Bigger roads, bigger parking lots, smaller buildings and banning cell phones all come up as solutions as the self-appointed traffic engineers and self-appointed traffic cops go on and on. Yet, the one solution never mentioned is the only one that will reduce traffic congestion: walking.

It’s funny. In mountain towns like ours we think of ourselves as smart, fit and independent. We have a high level of education. We ski, bike, and hike. Yet, most of us have eliminated walking around town from our daily lives.

Writers from other places regularly make the mistake of calling mountain towns Meccas for jocks. The description conveys the idea of glowing good health, fitness and pedestrian-friendly communities. If only they knew.

If they hung around longer, they would find that the average residents of a Western mountain town may not be as fit as their New York City cousins who walk miles each day in the concrete jungle just to get to work or shop.

Are we mountain types lazy? Consider the evidence.

There is no place in downtown Ketchum much more distant than 10 minutes by foot from any other place. Yet, instead of escaping the madding crowd by walking from place to place, the majority of people drive.

A typical scenario for Ketchum’s daytime inhabitants is to drive two blocks from an office to a restaurant. Then it’s another two- or three-block drive to the post office with three blocks of circling to find a parking place close in. Count two more stops on the way back to work—all the while complaining about too little parking and too much traffic.

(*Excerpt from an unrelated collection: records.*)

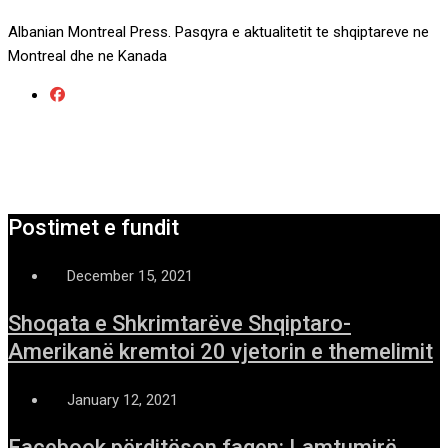
Albanian Montreal Press. Pasqyra e aktualitetit te shqiptareve ne
Montreal dhe ne Kanada
Postimet e fundit
December 15, 2021
Shoqata e Shkrimtarëve Shqiptaro-
Amerikanë kremtoi 20 vjetorin e themelimit
January 12, 2021
Facebook përditëson faqen: Lamtumirë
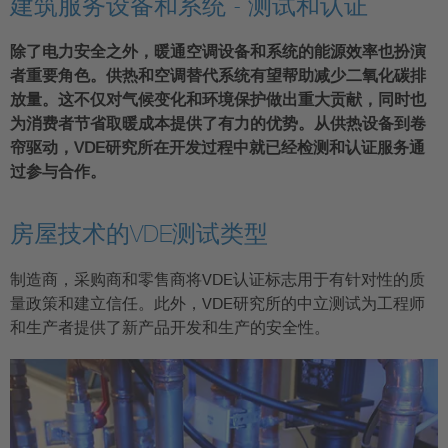
建筑服务设备和系统 - 测试和认证
除了电力安全之外，暖通空调设备和系统的能源效率也扮演
者重要角色。供热和空调替代系统有望帮助减少二氧化碳排
放量。这不仅对气候变化和环境保护做出重大贡献，同时也
为消费者节省取暖成本提供了有力的优势。从供热设备到卷
帘驱动，VDE研究所在开发过程中就已经检测和认证服务通
过参与合作。
房屋技术的VDE测试类型
制造商，采购商和零售商将VDE认证标志用于有针对性的质
量政策和建立信任。此外，VDE研究所的中立测试为工程师
和生产者提供了新产品开发和生产的安全性。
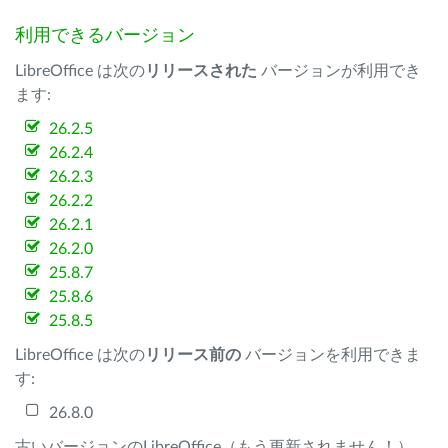
利用できるバージョン
LibreOffice は次の
リリースされた
バージョンが利用でき
ます:
26.2.5
26.2.4
26.2.3
26.2.2
26.2.1
26.2.0
25.8.7
25.8.6
25.8.5
LibreOffice は次の
リリース前の
バージョンを利用できま
す:
26.8.0
古いバージョンのLibreOffice（もう更新されません！）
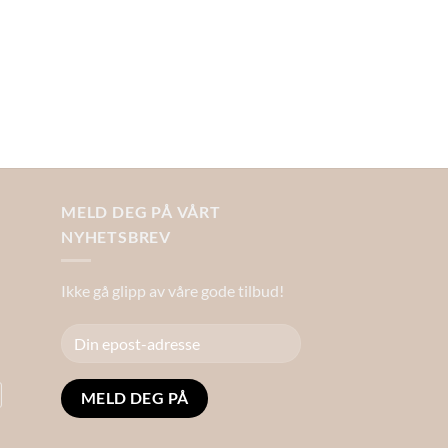
MELD DEG PÅ VÅRT
NYHETSBREV
Ikke gå glipp av våre gode tilbud!
Alternative:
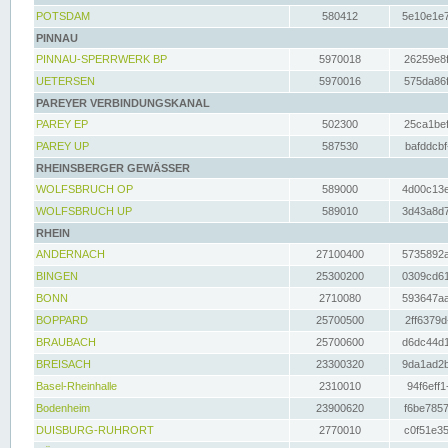
POTSDAM
580412
5e10e1e7
PINNAU
PINNAU-SPERRWERK BP
5970018
26259e8f
UETERSEN
5970016
575da86f
PAREYER VERBINDUNGSKANAL
PAREY EP
502300
25ca1bef
PAREY UP
587530
bafddcbf
RHEINSBERGER GEWÄSSER
WOLFSBRUCH OP
589000
4d00c13e
WOLFSBRUCH UP
589010
3d43a8d7
RHEIN
ANDERNACH
27100400
5735892a
BINGEN
25300200
0309cd61
BONN
2710080
593647aa
BOPPARD
25700500
2ff6379d
BRAUBACH
25700600
d6dc44d1
BREISACH
23300320
9da1ad2b
Basel-Rheinhalle
2310010
94f6eff1
Bodenheim
23900620
f6be7857
DUISBURG-RUHRORT
2770010
c0f51e35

All day long workers play cat and mouse in two-hour parking zones downtown because they refuse to walk the distance from unregulated parking areas.

Fewer and fewer people question the wisdom of new developments on the fringes of the valley’s downtowns that force people to drive to complete simple errands.

We should not be surprised to wake up one day and find that every urban ill someone moved here to escape is increasing at the same rate as our waistlines. We should not be surprised one day to see what were once beautiful mountain towns described as Meccas for the foolish, fat and lazy.